On exhibit through May 29th
This exhibit is a tribute to Grupo Antillano (1978-1983), a forgotten visual arts and cultural movement that privileged the importance of Africa and Afro-Caribbean influences in the formation of the Cuban nation.
During its five years of existence, Grupo Antillano articulated a new vision of Cuban culture through the visual arts. This vision was popular, radical, Caribbean, Maroon, African, revolutionary. As the founding manifesto of the Group claims, they did not want to promote a new artistic concept, but rather sought to highlight the centrality of Africa in Cuban culture and to debunk dominant narratives that equated Cuban progress and modernity with European influences.
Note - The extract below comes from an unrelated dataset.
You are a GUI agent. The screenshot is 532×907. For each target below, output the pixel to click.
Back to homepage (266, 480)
They valiantly opposed the persistent belief, supported by vast sectors of the Cuban bureaucracy in the 1970s, that Afro-Cuban religious practices were backward, primitive and grotesque--a "remnant of the past," as they were frequently described at the time. Cuba, Grupo Antillano proclaimed, was quintessentially an Afro-Caribbean nation. Cuban modernity was anchored in the knowledge, the aesthetics, the cultures and the sweat and blood of the African peoples. "We are not interested in other worlds," their foundational manifesto asserted.
The art of Grupo Antillano belongs to a long tradition of Caribbean resistance and cultural assertion. It is part of what Haitian writer René Depestre described as the African slaves' “prodigious effort at legitimate defense” and "ideological cimarronaje" (from "cimarrón" or runaway slave) by which they managed to recreate their pasts and cultures in the new world.
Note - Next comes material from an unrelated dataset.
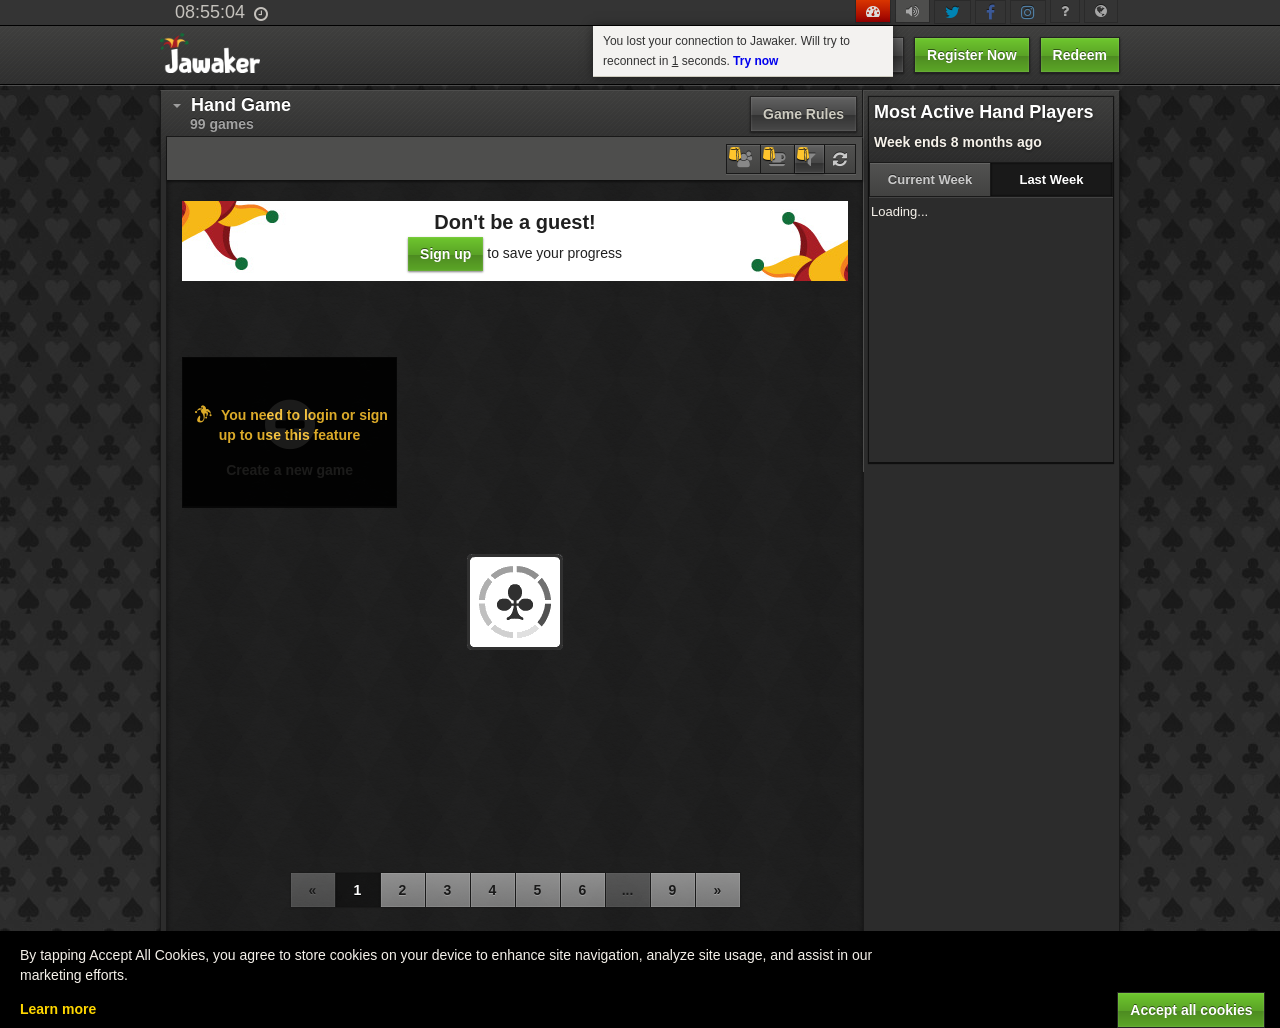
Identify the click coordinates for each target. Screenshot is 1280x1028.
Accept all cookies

In an article published in the mid-19th century, a medical doctor in a Louisiana plantation described a new disease among slaves. The most visible symptom of this disease, called drapetomania, was an irrepressible and pathological urge to flee and to be free. A form of resistance practiced by African slaves since the beginnings of European colonization in the Americas was transformed into a psychiatric disease, a deviation of the natural order.
It is thanks to the work of a large number of Caribbean intellectuals--like those involved in this exhibit--that what was described by the racist pseudo-science of the 19th century as an expression of disorder became a symbol of rebellion and resistance against European colonial oppression--the foundations of a new order. In the twentieth century, Caribbean thinkers such as Aimé Césaire, René Dépestre, Edward Kamau Brathwaite and Édouard Glissant conceptualized cimarronaje as an expression of cultural resistance and as a central feature of Caribbean identity. It is in this tradition of identity-building and Caribbean assertiveness that the work of Grupo Antillano needs to be analyzed. Founded by sculptor and engraver Rafael Queneditt Morales, Grupo Antillano's foundational manifesto stated clearly that they wanted to recreate the Caribbean and African foundations of an authentic Cuban culture. They also made clear that, to them, Africa was a lively and vital cultural reference, not a dead historical heritage. Fortunately, as Édouard Glissant once stated, the runaway slaves' indomitable resistance is still with us. Fortunately, we have that history, our history, the history that Grupo Antillano tried to reconstruct and to tell.